The Obama administration issued a new executive order aimed at reducing government waste, fraud and abuse by revamping the way the government hands out contracts.
The administration plans on doing this by dramatically cutting the use of no-bid contracts, shrinking outsourcing of government operations to private companies and keeping a much closer watch on the procurement process.
Stan Soloway, president and CEO of the Professional Services Council, tells FederalNewsRadio that he likes the ideas laid out in the presidential memo and agrees Iraq and Hurricane Katrina have heightened attention to government contracting, but took issue with some statements made by President Obama when announcing the initiative.
I think he was trying to be constructive, but in the actual memo itself, it talks about the decline of full and open competition. I read that and I thought, factually that’s correct, but there’s actually been an increase in services, which is the majority of what the government buys, an increase of competition overall, and people think that’s counterintuitive.
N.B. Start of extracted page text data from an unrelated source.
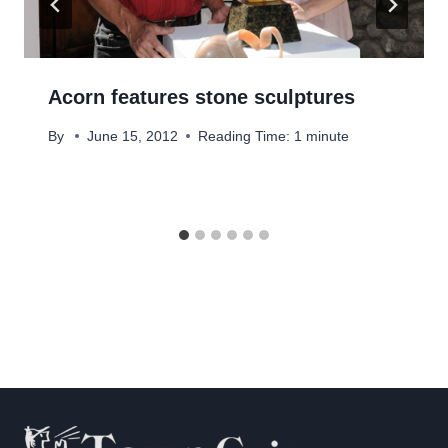
Acorn features stone sculptures
By
June 15, 2012
Reading Time:
1
minute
The answer is that ‘full and open competition’ and ‘competition’ are not synonymous terms.
Soloway says that he hopes that businesses will be included in the dialogue about changes to the procurement process.
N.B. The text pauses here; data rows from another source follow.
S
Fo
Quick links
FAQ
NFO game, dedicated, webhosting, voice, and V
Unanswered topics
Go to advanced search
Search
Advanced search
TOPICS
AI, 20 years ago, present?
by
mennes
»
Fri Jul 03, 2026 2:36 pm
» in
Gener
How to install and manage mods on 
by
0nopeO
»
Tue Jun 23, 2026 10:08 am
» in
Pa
If that broad dialogue takes place, and is really fact-based, and has a broader perspective of federal acquisition, not just looking at high-profile acquisitions, but separating out how we buy weapons systems from how we buy services, separating out what we do in a emergency environment versus a routine environment, and really looking at it from a strategic perspective.
Soloway says that the past few years have created a “culture of fear” within the acquisition workforce that has stopped innovation, because of fear from making a mistake.
When it comes to the stimulus, Soloway says that the focus shouldn’t only be on spending the money fast, but also making sure that it is spent well in the first place, and that performance should be as important as spending the money quickly, in the long run.